Filesystems for defining paths

Filesystems for defining paths#

The purpose of the filesystems is to generate paths that can then be used to save and find the products catalogued by scrappi. This includes paths for existing files as well as generating paths for products to be downloaded to. The different filesystems we define are appropriate for saving and finding data in different contexts. For example, data on JASMIN (CEDA) might be stored in a different way as those saved on the NPL t-drive, or those saved locally on someone’s computer. The filesystems allow a flexible way of accessing these paths and using them interchangeably.

Local File System#

The LocalFileSystem class defines the most flexible filesystem. It allows any existing path as its input, and has the option to either store data using our typical hierarchy (platform/collection/year/month/day/id) for organise_data=True, or unorganised (all products in same folder) for organise_data=False. Creating a local archive can be done as follows:

from scrappi.fs.localfilesystem import LocalFileSystem
local_fs=LocalFileSystem(directory=r"C:\Users\username\data\temp",organise_data=True)

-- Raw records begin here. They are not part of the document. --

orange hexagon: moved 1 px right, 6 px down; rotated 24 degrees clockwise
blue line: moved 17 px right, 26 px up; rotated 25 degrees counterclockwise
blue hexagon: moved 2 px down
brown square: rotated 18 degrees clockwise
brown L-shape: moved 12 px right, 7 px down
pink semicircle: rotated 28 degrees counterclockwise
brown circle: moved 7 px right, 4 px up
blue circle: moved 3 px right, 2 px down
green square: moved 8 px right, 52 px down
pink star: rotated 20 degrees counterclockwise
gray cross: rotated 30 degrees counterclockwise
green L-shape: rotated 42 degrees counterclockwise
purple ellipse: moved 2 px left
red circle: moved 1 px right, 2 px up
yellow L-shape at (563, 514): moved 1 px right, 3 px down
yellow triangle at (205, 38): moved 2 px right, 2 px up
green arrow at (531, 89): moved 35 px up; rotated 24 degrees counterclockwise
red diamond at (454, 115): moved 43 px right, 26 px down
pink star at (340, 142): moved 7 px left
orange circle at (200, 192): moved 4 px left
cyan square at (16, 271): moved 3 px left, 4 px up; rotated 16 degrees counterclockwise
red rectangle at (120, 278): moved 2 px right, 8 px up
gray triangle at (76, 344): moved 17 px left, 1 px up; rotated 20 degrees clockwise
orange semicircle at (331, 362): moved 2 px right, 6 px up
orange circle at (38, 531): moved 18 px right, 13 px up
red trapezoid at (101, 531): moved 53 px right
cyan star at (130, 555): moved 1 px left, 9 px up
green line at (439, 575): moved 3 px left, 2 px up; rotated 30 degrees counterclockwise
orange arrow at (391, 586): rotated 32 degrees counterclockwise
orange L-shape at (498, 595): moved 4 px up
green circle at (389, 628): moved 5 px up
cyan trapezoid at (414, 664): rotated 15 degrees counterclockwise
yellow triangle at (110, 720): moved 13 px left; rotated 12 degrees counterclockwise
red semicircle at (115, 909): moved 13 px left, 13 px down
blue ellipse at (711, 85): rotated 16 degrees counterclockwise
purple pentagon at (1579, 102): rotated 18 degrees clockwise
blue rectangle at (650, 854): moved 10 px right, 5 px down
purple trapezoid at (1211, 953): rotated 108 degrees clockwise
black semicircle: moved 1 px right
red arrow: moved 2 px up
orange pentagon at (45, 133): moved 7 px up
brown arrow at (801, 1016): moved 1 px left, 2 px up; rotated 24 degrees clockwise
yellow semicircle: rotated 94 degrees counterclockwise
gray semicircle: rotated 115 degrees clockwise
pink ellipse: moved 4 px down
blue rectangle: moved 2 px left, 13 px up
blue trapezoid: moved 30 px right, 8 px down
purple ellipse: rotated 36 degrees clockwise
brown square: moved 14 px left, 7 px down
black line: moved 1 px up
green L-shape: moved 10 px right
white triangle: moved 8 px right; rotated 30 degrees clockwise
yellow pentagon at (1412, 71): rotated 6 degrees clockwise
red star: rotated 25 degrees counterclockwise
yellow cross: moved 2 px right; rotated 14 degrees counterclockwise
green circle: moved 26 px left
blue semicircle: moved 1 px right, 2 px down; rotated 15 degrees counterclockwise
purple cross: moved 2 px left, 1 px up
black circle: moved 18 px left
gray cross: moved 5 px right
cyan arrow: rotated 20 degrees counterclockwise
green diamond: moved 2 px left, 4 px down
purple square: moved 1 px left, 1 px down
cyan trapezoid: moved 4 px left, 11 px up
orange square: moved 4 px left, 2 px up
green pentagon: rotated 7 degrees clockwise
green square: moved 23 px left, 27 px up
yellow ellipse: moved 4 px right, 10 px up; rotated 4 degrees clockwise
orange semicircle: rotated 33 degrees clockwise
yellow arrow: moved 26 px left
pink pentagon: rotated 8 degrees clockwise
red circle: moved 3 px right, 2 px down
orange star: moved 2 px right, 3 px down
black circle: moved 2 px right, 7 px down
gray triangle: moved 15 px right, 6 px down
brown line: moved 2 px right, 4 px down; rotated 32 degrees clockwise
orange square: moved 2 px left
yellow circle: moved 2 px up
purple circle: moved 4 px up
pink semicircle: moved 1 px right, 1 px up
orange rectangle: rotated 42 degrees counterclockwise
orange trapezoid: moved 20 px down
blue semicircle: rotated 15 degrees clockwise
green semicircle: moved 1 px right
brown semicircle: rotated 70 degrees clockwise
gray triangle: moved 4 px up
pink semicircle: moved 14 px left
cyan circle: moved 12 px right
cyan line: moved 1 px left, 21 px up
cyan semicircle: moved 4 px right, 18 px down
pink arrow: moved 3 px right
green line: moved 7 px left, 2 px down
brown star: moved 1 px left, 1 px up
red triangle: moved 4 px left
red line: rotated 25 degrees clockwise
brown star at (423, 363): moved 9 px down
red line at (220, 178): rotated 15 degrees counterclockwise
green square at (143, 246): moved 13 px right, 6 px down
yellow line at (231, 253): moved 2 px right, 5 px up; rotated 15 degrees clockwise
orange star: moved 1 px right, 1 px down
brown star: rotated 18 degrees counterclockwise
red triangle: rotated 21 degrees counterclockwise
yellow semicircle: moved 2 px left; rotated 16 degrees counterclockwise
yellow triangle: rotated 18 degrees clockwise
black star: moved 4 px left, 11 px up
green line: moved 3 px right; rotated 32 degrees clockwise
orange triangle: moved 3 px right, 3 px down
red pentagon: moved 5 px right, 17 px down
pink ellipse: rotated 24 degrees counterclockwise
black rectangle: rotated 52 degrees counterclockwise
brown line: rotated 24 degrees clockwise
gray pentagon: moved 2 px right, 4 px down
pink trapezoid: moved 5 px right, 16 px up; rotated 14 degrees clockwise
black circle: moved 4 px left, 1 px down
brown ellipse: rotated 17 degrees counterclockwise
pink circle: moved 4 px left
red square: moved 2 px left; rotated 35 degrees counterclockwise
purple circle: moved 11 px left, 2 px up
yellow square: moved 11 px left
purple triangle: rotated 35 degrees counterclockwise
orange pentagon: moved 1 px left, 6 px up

If no directory is provided, the path defaults to the scrappiexamplesdownloaded_data directory. Another way to generate the local file system is through the following interface function:

from scrappi.interface import make_fs
local_fs=make_fs(r"C:\Users\username\data\temp",organise_data=True)

Here the first argument is the name of the filesystem, if an existing path is provided, a LocalFileSystem will be made using that path.

The main use of the filesystems is to generate product paths:

product_path = local_fs.return_path(product_item)
product_path, exists = local_fs.return_path(product, check_exists=True)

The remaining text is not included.